Thibaut Pinot a quitté le Tour de France en pleurs, vendredi, après nous avoir offert l’espoir de voir un Français en jaune sur les Champs-Elysées. On n’y avait pas cru aussi fort depuis trente ans et on ne demande qu’à revoir le bonhomme répondre à l’appel du Tour. Il faudra transformer ces larmes de tristesse en larmes de joie, dans les prochaines années.

Les larmes d’un pays

Rappelez-vous Saint-Etienne. Rappelez-vous le Tourmalet. Rappelez-vous Prat d’Albis. Thibaut Pinot nous a levé de notre canapé et nous a invité à ouvrir quelques bières, alors que ce n’est pas recommandé en période de canicule. Il nous a fait enrager, aussi, et il y avait du monde pour tirer la tronche, à l’heure du dîner, il y a un peu plus de dix jours, quand le bonhomme a laissé s’envoler une minute et quarante secondes à Albi. Mais ce petit accroc s’est envolé aussi vite qu’on oublie une mauvaise note lorsque le semestre est validé. L’essentiel était préservé : Thibaut Pinot nous a fait rêver d’un Français vainqueur du Tour de France, parce qu’il avait les meilleures jambes du peloton des favoris et qu’au soir des Pyrénées, rien ne semblait pouvoir l’arrêter dans sa quête. « Un jour, les planètes seront alignées », disait-il à L’Equipe en préambule du grand départ à Bruxelles. Elles semblaient l’être. Il était le plus fort et c’était censé suffire.

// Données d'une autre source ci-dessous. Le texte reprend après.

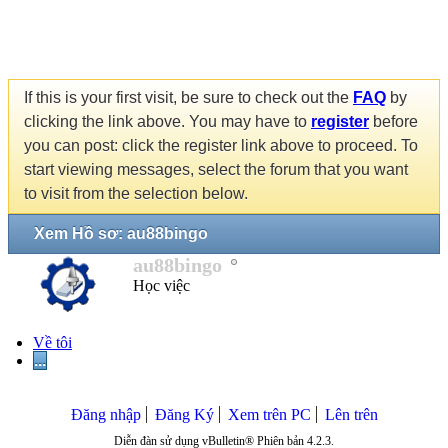
If this is your first visit, be sure to check out the
FAQ
by
clicking the link above. You may have to
register
before
you can post: click the register link above to proceed. To
start viewing messages, select the forum that you want
to visit from the selection below.
Xem Hồ sơ: au88bingo
au88bingo
Học việc
Về tôi
...
Đăng nhập
Đăng Ký
Xem trên PC
Lên trên
Diễn đàn sử dụng vBulletin® Phiên bản 4.2.3.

Et puis Thibaut Pinot, d’un coup, s’est mis à nous faire pleurer. Il a craqué le premier, encore sur son vélo, des chaudes larmes coulant sur ses joues, et le temps que l’on comprenne ce qu’il se passait, on a lâché, nous aussi, quelques larmes de désarroi. C’est toujours quand l’espoir a été au plus haut que la chute fait le plus mal. Vendredi soir, on avait l’horrible sensation d’avoir pris un autobus en pleine face, et le sentiment a très peu évolué, depuis. « Je sais qu’il y a une justice quelque part, qu’un jour la chance va tourner et que je ne mérite pas ces abandons sur les grands tours », assurait Pinot il y a trois semaines. Plus les années passent et plus on se demande. Oui, il ne mérite pas ça, parce qu’il n’est pas question de mental ou de santé défaillante, cette fois, seulement d’une poisse trop collante. Mais la chance a-t-elle seulement prévue de tourner, elle qui a accompagné Geraint Thomas, par exemple, qui a chuté trois fois en un mois sans jamais être sérieusement touché ?

Revenir, et gagner

Jamais, depuis trente ans et la défaite de Laurent Fignon sur les Champs-Elysées pour huit secondes, un Français n’avait été aussi proche de remporter le Tour de France. A quinze secondes d’un Geraint Thomas qu’il avait jusque-là archi-dominé, au pied des Alpes. « Je sentais depuis dimanche dans les Pyrénées que j’étais capable de le faire, soufflait Pinot, les larmes aux yeux, à Tignes. J’étais convaincu que j’allais le faire, que rien ne pouvait m’arriver. » Il avait embarqué, avec ses certitudes, des millions de Français eux aussi convaincus, fascinés par la résilience de Julian Alaphilippe mais conscients que le successeur de Bernard Hinault ne pouvait être que le Franc-Comtois. Le boulanger ou la banquière, habituellement appelés « juilletistes » seulement parce qu’ils prennent leurs vacances au début de l’été, s’étaient mis à scruter la télé, à demander quand arrivait la montagne, qui était ce jeune Alaphilippe et si ce Pinot, enfin, avait une chance.

Il en avait une aussi grosse que les accélérations qu’il a placé dans le Tourmalet et à Prat d’Albis. Ça n’a pas suffi. Aujourd’hui, on se doute que le bonhomme ne veut plus entendre parler du Tour de France. On espère qu’après une bonne coupure, il y réfléchira à tête reposée. Parce que nous, on sait ce qu’on veut : le revoir très vite, pour empêcher Egan Bernal d’installer un règne interminable. Le Tour 2020 pourrait être celui de la revanche, celui où le Français rappelle au Colombien qu’il a gagné par forfait. Il y a un an, après ce qui était alors la plus grande désillusion de sa carrière, sur le Giro, Thibaut Pinot avait relevé la tête et remporté le Tour de Lombardie, à l’automne. S’il se relève aussi bien, cette fois, certains auront intérêt à se planquer pour ne pas être touchés par les pétards qu’il allumera. Thibaut Pinot avait le Tour de France dans les jambes. Il le sait, et s’il gagne dans un, deux ou trois ans, ça n’en sera que plus beau. Encore une fois, on pleurera sans doute avec lui.